DESCRIPTION OF THE TASK: Treat the line containing "Find regions matching" as the first line of the answer and the last line of the data as its final line, reproducing every line between exactly.

Data extracted from a collection:
=== Section Start ===
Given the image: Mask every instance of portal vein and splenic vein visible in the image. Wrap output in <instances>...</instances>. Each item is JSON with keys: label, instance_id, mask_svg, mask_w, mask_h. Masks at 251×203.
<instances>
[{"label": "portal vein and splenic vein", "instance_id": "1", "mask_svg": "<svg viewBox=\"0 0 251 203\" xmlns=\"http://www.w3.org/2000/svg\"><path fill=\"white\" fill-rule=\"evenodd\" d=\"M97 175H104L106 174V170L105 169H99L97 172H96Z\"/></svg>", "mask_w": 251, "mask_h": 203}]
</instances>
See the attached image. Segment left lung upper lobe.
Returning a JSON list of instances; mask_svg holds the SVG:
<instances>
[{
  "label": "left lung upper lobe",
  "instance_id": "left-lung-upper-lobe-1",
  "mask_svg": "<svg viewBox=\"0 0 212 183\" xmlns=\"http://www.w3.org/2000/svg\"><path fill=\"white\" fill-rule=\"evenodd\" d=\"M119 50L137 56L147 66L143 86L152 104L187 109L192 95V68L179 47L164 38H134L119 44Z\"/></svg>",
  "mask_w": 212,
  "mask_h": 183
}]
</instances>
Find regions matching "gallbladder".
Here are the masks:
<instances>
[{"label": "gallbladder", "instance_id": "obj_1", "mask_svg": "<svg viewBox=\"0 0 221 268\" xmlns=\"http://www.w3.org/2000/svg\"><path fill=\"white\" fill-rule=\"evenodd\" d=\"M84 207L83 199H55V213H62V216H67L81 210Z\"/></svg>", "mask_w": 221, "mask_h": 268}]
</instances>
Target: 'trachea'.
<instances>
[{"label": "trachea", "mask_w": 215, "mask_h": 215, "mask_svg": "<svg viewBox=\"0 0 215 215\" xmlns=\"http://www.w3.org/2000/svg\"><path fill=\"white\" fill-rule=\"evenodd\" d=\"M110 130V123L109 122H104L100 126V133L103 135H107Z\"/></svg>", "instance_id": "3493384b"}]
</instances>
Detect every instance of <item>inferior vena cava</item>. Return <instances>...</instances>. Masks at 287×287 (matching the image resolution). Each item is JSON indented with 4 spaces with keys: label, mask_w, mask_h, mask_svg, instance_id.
=== Section End ===
ANSWER BOX:
Find regions matching "gallbladder".
Here are the masks:
<instances>
[{"label": "gallbladder", "instance_id": "obj_1", "mask_svg": "<svg viewBox=\"0 0 221 268\" xmlns=\"http://www.w3.org/2000/svg\"><path fill=\"white\" fill-rule=\"evenodd\" d=\"M84 207L83 199H55V213H62V216H67L81 210Z\"/></svg>", "mask_w": 221, "mask_h": 268}]
</instances>
Target: 'trachea'.
<instances>
[{"label": "trachea", "mask_w": 215, "mask_h": 215, "mask_svg": "<svg viewBox=\"0 0 215 215\" xmlns=\"http://www.w3.org/2000/svg\"><path fill=\"white\" fill-rule=\"evenodd\" d=\"M110 130V123L109 122H104L100 126V133L103 135H107Z\"/></svg>", "instance_id": "3493384b"}]
</instances>
Detect every instance of <item>inferior vena cava</item>. Return <instances>...</instances>. Masks at 287×287 (matching the image resolution). Each item is JSON indented with 4 spaces with keys: label, mask_w, mask_h, mask_svg, instance_id.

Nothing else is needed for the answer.